SWARAKYAT.COM - Ribuan masyarakat dari beberapa desa di Kecamatan Tumbang Titi melakukan aksi unjuk rasa ke perusahaan tambang milik PT. Sultan Rafli Mandiri (SRM) yang terletak di Dusun Muatan Batu, Desa Nanga Kelampai, Kecamatan Tumbang Titi, Kabupaten Ketapang, Kalimantan Barat, Kamis (17/9) siang.
Kedatangan masyarakat dari empat desa diantaranya Kelampai,
Jungkal, Pemuatan Jaya dan Segar Wangi lantaran tidak terima adanya spanduk
yang dipasang oleh oknum perusahaan di lingkungan perusahaan yang berbunyikan
dukungan warga empat desa atas pengoperasian kembali perusahaan yang sempat
berhenti usai didemo sejumlah masyarakat pada akhir bulan agustus lalu.
Dari pantauan, masyarakat yang merasa kesal merangsek masuk
secara paksa ke dalam perusahaan dengan merusak pintu gerbang perusahaan.
Bahkan massa yang kesal mencoba mematikan mesin tambang yang dioperasikan
kembali oleh perusahaan.
Suasana mencekam tak dapat dielakkan, massa yang emosi
kemudian melakukan sweping ke dalam perusahaan dan barak karyawan dan semakin
memanas ketika menemukan ratusan Tenaga Kerja Asing (TKA) yang berada dalam
camp karyawan. Keributan juga tak dapat dielakkan, sejumlah massa sempat
merusak sejumlah barang di perusahaan, sejumlah aparat kepolisian yang berada dilokasi
tidak dapat berbuat banyak saat massa merusak bangunan camp baik dengan memukul
pintu, jendela hingga memecahkan kaca bangunan.

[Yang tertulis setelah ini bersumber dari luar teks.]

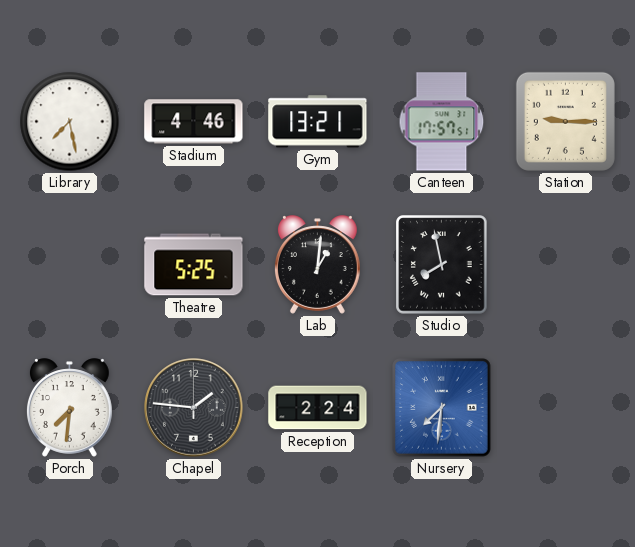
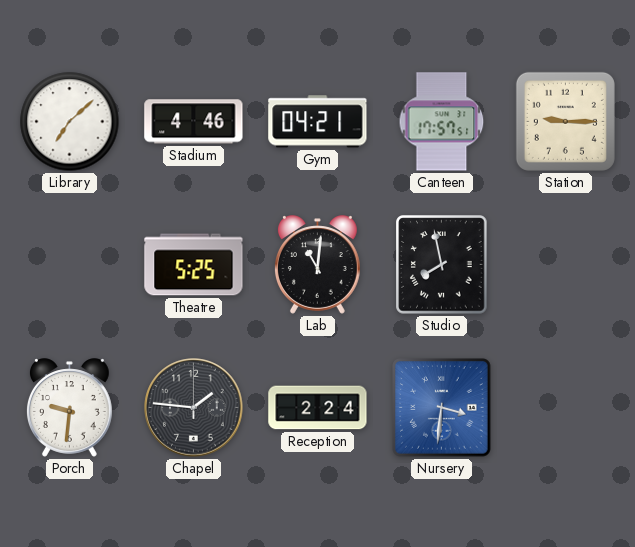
Library: 7:28 -> 7:08
Gym: 13:21 -> 04:21
Lab: 1:01 -> 11:01
Porch: 7:31 -> 9:31
Nursery: 7:31 -> 3:31
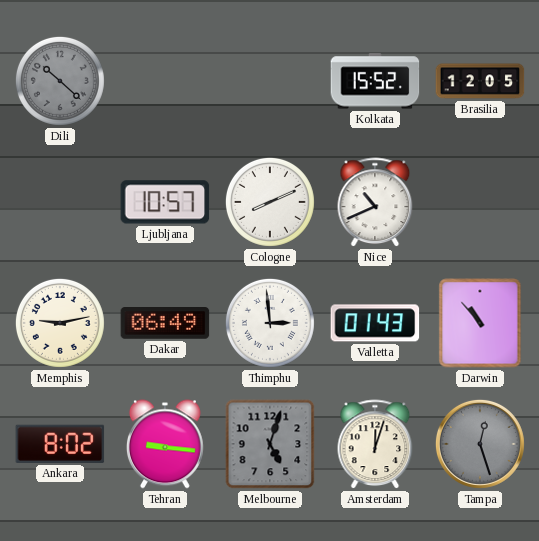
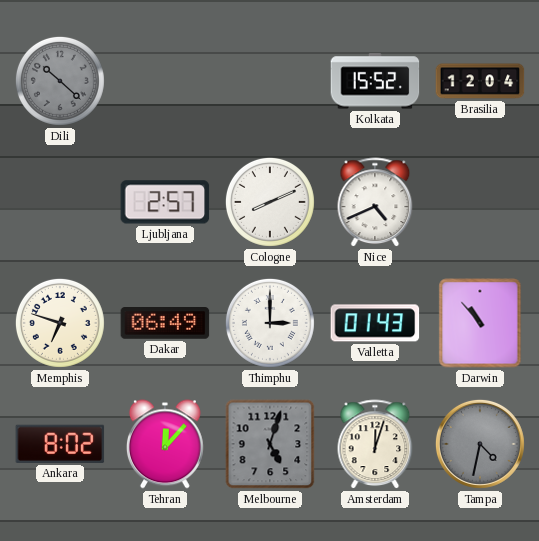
Brasilia: 12:05 -> 12:04
Ljubljana: 10:57 -> 2:57
Nice: 10:41 -> 4:41
Memphis: 9:13 -> 6:48
Thimphu: 2:59 -> 3:00
Tehran: 9:16 -> 12:07
Tampa: 12:27 -> 4:32
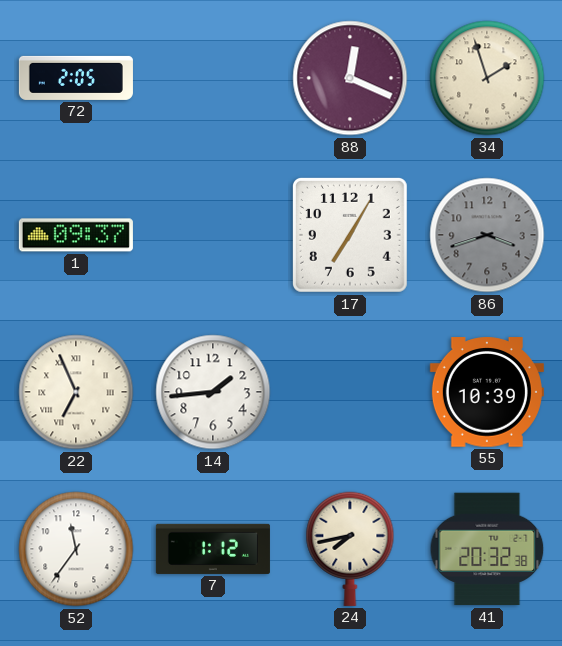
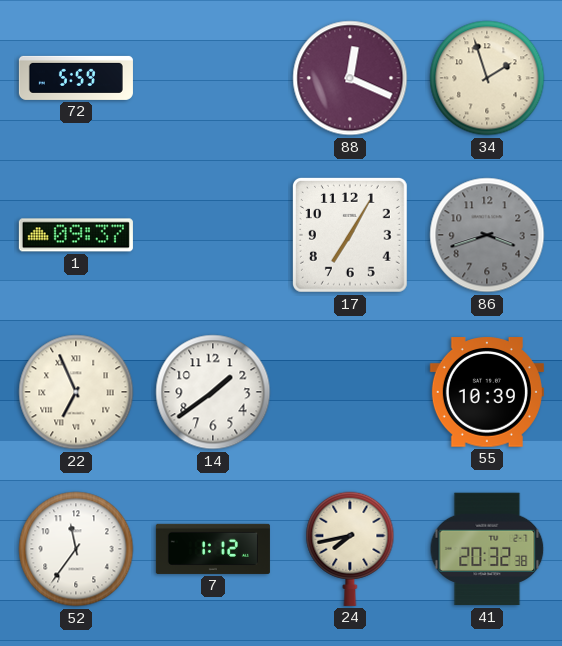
72: 2:05 -> 5:59
14: 1:44 -> 1:39
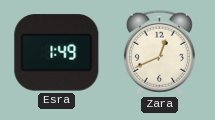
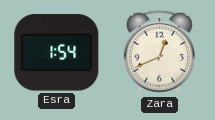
Esra: 1:49 -> 1:54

Bahkan beberapa dari ratusan TKA yang ada diperusahaan
sempat menjadi bulan-bulanan warga dengan dipukuli hingga berdarah, dan ada
juga TKA yang mencoba melarikan diri ke dalam hutan sebelum akhirnya dievakuasi
oleh aparat kepolisian dengan menggunakan beberapa unit truk.
Tokoh Masyarakat Desa Segar Wangi Tumbang Titi, Rudi
membenarkan adanya kejadian keributan antara masyarakat di PT. SRM. Keributan
diakuinya dipicu dari ketersinggungan masyarakat yang namanya dicatut
perusahaan mendukung pengoperasionalan kembali perusahaan di dalam sebuah
spanduk yang terpasang di sejumlah pagar perusahaan.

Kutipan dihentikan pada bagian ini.